The California Supreme Court has granted review to consider this question:
See, People v. Banks, S213819. (B236152; nonpublished opinion; Los Angeles County Superior Court; BA347305 Petition for review after the Court of Appeal amended and affirmed judgments of conviction of criminal offenses.
The court limited review to the following issues:
(1) Was the evidence sufficient to establish that defendant Matthews was a “major participant” within the meaning of Penal Code section 190.2 subdivision (d)?
(2) Does the true finding of the special circumstance violate due process? (U.S.Const., 5th & 14th Amends.; Cal. Const., art. I, §§ 7, 15; Enmund v. Florida (1982) 458 U.S. 782.)

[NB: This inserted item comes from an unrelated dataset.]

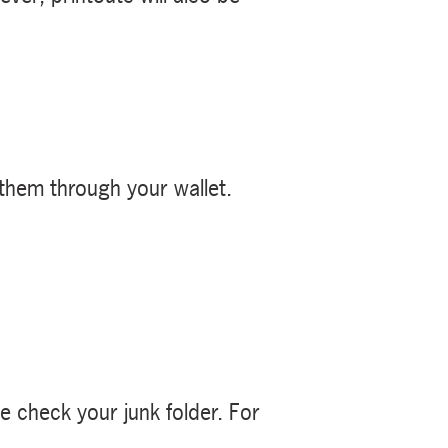
 them through your wallet.
se check your junk folder. For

It has been held that the term “major participant” as used in PC 190.2(d) is commonly understood by those familiar with the English language and, therefore, an instruction as to its meaning will only be given upon request. (See Estrada (95) 11 C4th at 574 see also People v. Proby (98) 60 CA4th 922, 933.) However, the fact that the California Supreme Court has deemed it necessary to address the meaning of the term provides a renewed basis upon which to request a definitional instruction. Here are some sample definitions which might be might be appropriate to request:
Sample # 1:
A major participant is one whose role is notable or conspicuous and who is one of the more important participants.
Sample # 2:
A major participant is one such as the ringleader, triggerman or the one who planned the crime, whose role is notable or conspicuous and who is one of the more important participants.
Sample # 3:
A major participant must do more than merely aid and abet in the crime; he or she must be directly involved in the commission of the felony as an active participant in planning or carrying out the crime.
The definition of “major” in Alternative # 1 above was suggested by Proby. Proby criticized the use of the “ringleader” and “triggerman” examples in Alternative # 2 above because it “would require… a finding that defendant was a “ringleader” `whose participation was greater in importance than that of other participants.’” (Proby, 60 CA4th at 929.) However, this instruction does not “require” a finding that the defendant was a “ringleader” etc., it merely provides examples of one who may be a major participant. (See e.g., Parker v. Womack (51) 37 C2d 116, 120; People v. Marshall (90) 50 C3d 907, 938; People v. Keenan (88) 46 C3d 478, 504; People v. Mora (95) 39 CA4th 607, 617.)